[TASK DATA Boundary: Start]

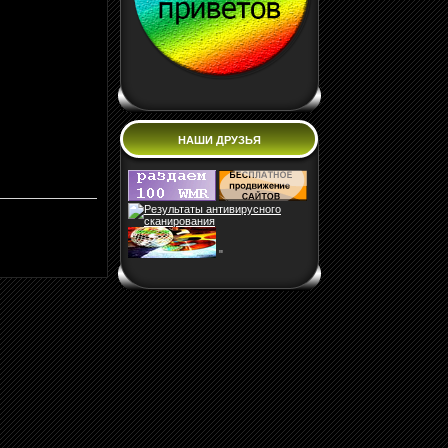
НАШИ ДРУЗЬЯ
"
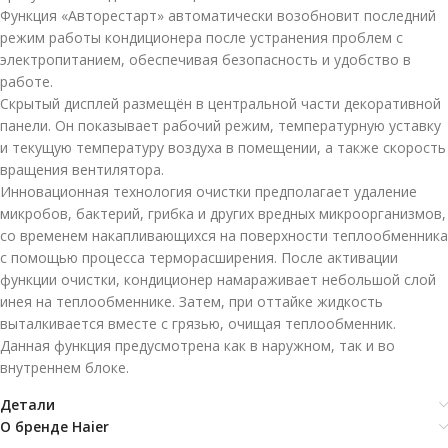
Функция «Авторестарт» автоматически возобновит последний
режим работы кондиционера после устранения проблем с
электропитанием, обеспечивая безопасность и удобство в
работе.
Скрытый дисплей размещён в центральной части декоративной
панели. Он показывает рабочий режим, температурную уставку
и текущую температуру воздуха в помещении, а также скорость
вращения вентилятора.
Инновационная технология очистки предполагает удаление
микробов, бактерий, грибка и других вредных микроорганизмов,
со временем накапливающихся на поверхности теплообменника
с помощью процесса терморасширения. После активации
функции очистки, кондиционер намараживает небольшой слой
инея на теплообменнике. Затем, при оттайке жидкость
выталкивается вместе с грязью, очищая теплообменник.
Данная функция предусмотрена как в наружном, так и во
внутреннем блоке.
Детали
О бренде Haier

[TASK DATA Boundary: End]
[TASK DATA Boundary: Start]

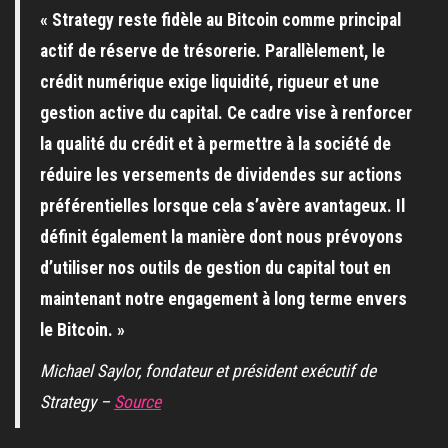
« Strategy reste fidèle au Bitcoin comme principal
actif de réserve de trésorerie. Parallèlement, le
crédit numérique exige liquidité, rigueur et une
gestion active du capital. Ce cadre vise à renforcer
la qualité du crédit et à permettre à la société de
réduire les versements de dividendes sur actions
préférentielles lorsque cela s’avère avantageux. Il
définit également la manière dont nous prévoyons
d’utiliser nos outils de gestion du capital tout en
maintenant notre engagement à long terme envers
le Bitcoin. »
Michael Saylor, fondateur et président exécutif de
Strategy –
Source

[TASK DATA Boundary: End]
[TASK DATA Boundary: Start]

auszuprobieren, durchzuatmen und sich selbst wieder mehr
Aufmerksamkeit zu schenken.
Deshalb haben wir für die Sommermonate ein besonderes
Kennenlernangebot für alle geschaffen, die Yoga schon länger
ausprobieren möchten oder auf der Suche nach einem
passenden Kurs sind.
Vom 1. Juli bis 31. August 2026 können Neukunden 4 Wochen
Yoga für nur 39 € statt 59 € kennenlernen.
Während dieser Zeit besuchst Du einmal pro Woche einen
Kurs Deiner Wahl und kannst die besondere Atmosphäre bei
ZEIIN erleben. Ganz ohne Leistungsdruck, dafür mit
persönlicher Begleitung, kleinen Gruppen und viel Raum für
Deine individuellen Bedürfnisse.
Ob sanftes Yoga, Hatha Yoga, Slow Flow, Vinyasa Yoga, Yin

[TASK DATA Boundary: End]

BRIEF. Repeat, exactly as they stand above, the lines from the line with "микробов, бактерий, грибка" to the line with "О бренде Haier", both lines included.

TASK RESULT.
микробов, бактерий, грибка и других вредных микроорганизмов,
со временем накапливающихся на поверхности теплообменника
с помощью процесса терморасширения. После активации
функции очистки, кондиционер намараживает небольшой слой
инея на теплообменнике. Затем, при оттайке жидкость
выталкивается вместе с грязью, очищая теплообменник.
Данная функция предусмотрена как в наружном, так и во
внутреннем блоке.
Детали
О бренде Haier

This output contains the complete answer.